ABSTRACT
Introduction:
Video head impuls test (vHIT) is used in the diagnosis of vestibular dysfunction. There is no study conducted on vHIT application and its results on children in our country. Our study aimed to examine vHIT tests in children with normal hearing function and to determine normal value ranges.
Methods:
This study was made up of a total of 78 children under 16 years of age with normal hearing function. All children received vHIT and the values found were recorded.
Results:
Of the 78 children participating in the study, 44 (56.4%) were boys and 34 (43.6%) were girls. There was no significant difference in the results of vHITs between the ages of 4-6, 7-9 and 10-12 in terms of mean left lateral, right lateral, left anterior, right posterior, left posterior and right anterior values (p>0.05 for each). However, in the analysis performed by combining 4-12 age groups, there was a significant difference between the ages of 4-12 and 12 years in terms of left posterior mean values (p=0.012).
Conclusion:
When the findings of our study and combined reports were evaluated, it was observed that normal vestibuloocular reflex gain values should be determined in the paediatric population by the vHIT method. We consider that, paediatricians may use the findings of our study as guide for the evaluation of vestibular function in children. Extensive studies are needed to ensure that the normal value ranges reach a higher level of reliability.
Introduction
Dizziness is known as the feeling or illusion that the person or his environment is moving. Although the term vertigo is sometimes used instead of just dizziness, vertigo is defined as a sendrom presenting with several symptoms such as dizziness, nausea, vomiting and imbalance together (1-4).

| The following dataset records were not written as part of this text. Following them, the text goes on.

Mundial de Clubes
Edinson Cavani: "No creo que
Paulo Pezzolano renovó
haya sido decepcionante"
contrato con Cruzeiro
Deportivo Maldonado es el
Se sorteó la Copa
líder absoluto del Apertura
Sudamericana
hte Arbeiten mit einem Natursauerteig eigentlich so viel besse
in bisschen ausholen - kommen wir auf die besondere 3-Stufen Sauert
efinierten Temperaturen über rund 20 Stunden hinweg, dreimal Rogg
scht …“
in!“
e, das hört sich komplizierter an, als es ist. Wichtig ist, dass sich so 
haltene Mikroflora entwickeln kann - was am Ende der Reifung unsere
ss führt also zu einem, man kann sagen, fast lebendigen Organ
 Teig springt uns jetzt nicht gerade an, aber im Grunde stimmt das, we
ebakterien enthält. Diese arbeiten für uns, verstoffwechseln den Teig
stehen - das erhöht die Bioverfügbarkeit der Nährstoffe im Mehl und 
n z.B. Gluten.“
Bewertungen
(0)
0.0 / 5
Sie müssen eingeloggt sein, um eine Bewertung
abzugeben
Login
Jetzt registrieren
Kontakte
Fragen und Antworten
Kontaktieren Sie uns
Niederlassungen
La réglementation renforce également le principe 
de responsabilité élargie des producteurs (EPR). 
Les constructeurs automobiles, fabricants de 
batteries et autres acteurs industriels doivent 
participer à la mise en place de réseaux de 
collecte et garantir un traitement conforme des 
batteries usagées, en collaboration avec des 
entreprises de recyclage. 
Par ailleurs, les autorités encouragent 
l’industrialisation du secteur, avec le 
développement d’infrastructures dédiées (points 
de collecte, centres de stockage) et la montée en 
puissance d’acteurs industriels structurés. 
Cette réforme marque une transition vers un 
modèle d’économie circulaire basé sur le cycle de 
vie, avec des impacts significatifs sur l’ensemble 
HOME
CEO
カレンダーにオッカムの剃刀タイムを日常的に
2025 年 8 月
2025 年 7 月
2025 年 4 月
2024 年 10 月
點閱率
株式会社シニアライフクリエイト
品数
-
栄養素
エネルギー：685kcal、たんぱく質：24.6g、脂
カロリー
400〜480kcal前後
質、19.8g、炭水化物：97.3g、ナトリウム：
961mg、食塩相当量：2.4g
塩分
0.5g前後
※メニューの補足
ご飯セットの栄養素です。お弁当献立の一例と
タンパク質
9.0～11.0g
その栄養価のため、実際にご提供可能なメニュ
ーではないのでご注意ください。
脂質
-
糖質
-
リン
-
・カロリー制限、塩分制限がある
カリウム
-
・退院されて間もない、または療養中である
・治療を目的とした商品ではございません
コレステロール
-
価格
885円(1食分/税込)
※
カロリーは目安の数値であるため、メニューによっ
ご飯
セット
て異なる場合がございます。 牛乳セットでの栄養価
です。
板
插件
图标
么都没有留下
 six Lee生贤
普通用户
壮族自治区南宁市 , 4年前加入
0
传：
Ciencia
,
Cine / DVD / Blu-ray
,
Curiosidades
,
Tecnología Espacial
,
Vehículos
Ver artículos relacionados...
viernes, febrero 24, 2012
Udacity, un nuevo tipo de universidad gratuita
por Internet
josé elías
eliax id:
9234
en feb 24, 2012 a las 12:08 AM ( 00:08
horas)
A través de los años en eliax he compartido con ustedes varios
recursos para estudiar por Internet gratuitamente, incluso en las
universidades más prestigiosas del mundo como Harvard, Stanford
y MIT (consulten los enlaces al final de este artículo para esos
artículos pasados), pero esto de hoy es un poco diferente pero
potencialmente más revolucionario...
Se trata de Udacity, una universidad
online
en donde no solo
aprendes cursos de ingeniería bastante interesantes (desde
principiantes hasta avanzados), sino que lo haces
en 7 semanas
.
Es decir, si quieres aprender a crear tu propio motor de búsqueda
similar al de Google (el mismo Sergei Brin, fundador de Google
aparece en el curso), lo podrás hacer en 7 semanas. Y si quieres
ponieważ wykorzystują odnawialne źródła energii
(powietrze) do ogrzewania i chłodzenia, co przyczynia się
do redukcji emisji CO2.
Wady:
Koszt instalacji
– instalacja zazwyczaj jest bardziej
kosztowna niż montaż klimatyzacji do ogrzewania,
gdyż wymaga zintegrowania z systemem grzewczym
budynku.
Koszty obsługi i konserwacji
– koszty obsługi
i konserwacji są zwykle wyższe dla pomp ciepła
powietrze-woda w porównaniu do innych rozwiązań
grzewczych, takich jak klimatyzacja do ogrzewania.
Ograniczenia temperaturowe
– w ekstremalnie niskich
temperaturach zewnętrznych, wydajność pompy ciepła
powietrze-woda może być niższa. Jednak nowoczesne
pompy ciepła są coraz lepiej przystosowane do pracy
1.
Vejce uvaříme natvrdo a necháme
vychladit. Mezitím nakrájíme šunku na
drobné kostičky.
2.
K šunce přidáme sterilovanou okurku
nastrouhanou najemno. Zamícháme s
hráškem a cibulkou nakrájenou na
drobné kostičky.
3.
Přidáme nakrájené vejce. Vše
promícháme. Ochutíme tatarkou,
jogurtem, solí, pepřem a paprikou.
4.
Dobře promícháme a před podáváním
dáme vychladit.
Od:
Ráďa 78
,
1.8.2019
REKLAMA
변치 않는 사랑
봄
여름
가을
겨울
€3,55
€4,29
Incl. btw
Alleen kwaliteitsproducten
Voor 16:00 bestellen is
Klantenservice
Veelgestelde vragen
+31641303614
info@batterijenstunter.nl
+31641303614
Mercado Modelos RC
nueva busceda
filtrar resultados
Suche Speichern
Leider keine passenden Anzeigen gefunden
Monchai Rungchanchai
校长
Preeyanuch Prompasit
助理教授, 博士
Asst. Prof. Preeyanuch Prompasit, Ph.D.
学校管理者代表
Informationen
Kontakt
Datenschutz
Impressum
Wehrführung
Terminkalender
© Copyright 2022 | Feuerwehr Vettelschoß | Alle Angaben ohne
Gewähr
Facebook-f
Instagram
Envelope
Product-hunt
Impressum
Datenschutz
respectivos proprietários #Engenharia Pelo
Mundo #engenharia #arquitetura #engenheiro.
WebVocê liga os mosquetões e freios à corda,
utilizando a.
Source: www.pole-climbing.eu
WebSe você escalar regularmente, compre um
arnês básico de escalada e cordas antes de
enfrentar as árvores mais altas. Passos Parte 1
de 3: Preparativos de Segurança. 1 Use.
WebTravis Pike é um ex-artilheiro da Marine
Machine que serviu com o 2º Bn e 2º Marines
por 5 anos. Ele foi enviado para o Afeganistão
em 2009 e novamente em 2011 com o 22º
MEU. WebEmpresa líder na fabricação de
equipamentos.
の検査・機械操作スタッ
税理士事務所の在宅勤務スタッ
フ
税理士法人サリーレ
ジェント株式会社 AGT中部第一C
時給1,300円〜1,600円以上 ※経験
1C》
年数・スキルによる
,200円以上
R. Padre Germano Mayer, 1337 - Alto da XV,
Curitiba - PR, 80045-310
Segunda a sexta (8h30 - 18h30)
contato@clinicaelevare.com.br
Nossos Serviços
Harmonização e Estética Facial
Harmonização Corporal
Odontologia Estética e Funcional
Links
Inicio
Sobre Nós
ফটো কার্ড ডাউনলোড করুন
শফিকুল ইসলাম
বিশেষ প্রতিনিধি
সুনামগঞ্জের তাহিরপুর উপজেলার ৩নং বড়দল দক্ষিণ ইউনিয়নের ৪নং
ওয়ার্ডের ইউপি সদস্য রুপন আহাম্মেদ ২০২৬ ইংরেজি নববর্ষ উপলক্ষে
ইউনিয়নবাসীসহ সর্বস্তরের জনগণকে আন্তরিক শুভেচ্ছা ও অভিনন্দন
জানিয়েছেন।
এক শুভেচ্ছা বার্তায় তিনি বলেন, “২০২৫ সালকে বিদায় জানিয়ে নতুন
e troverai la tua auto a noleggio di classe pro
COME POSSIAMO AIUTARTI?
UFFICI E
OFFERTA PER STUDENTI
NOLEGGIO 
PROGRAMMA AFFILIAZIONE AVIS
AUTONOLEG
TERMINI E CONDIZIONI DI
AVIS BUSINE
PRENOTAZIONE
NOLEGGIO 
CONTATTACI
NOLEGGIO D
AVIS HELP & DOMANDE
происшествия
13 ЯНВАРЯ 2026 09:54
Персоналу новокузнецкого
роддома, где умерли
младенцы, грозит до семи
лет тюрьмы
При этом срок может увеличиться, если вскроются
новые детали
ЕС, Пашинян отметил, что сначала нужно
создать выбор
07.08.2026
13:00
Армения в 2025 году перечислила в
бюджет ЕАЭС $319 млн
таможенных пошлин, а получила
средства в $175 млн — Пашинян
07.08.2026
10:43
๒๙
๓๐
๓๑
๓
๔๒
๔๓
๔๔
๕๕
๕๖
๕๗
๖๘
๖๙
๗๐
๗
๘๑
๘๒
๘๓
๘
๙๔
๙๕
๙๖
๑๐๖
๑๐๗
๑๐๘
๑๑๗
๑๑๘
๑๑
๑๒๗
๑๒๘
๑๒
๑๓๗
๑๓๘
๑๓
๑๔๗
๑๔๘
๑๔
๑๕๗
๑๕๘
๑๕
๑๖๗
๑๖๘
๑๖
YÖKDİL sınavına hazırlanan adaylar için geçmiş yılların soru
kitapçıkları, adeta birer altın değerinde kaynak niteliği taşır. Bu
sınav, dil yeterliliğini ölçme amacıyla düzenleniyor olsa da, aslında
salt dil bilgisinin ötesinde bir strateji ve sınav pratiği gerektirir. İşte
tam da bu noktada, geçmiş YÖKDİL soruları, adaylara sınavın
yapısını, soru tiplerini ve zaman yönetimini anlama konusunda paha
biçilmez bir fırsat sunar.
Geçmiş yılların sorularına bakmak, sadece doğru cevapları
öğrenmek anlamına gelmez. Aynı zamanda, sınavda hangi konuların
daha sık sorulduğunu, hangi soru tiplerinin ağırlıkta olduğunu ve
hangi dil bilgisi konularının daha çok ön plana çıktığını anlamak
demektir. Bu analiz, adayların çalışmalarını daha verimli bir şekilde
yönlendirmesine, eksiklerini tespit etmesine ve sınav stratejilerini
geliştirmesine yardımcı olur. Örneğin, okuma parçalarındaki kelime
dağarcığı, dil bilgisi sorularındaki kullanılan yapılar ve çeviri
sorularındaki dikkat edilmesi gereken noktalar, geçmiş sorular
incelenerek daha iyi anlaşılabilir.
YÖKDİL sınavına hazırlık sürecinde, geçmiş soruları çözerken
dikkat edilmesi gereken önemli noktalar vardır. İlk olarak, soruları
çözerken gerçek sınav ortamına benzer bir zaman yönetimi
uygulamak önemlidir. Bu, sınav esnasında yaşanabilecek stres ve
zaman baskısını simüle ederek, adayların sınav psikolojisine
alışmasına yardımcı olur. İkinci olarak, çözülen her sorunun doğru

Vertigo is caused by disorders in the pathway or structures between the vestibular nuclei of the brainstem and the vestibular apparatus in the inner ear. The vestibular apparatus consists of three semicircular canals (anterior, posterior and lateral), and two autolytic organs; utricle and saccule. Semicircular canals perceive angular motion changes and speed in all directions in the three-dimensional space, such as the head’s rotation, bending and twisting motion. The utricle perceives linear head movements in the horizontal plane more often, while the saccule perceives linear head movements in the vertical plane mostly. In this way, balance is created. Dysfunctions in these structures cause the appearance of vertigo and/or an imbalance table (1,5-7).
Vestibulo-ocular reflex is a reflex that creates eye movements in response to the rotating movements of the head for the image to be focused and clarity. Semicircular canals detect changes in the head position and transmit alerts that will allow the eyes to shift in the same direction and opposite the head movement direction. In case of dysfunction, eye movement, that is nystagmus arises that are not synchronised with the change in head movement. Nystagmus is used in the diagnostic tests of vertigo (1,5-7).
Video head impuls test (vHIT) has been developed in the diagnosis of peripheral vertigo caused by disorders related to semicircular canals (8). In previous methods, the eye movements in nystagmus, which were received in response to sudden head push warnings in the clinical setting, were interpreted subjectively by the staff performing the application. However, in the vHIT method, using high resolution and fast shooting cameras, eye movements that occur reflexively against sudden pushes of the head in different planes can be measured objectively, clearly and numerically. In addition, this method can be easily applied near the patient (8-12).
The vHIT has been performed on adults for years, and normal ranges for adults have been established (13,14). In recent years, the applicability of this application on children has been investigated, and normal value ranges have been tried to be determined for these age group (15,16). However, there is no study conducted on vHIT application and its results on children in Turkey. Our study aimed to examine vHIT in children with normal hearing function, and to determine normal value ranges.
Methods
This was a retrospective study, approved by University of Health Sciences Turkey, İstanbul Training and Research Hospital Ethical Committee with the number of 2239 (date: 27.04.2020). Medical records including audiovestibular test results were reviewed. Informed consent was obtained from parents of all patients.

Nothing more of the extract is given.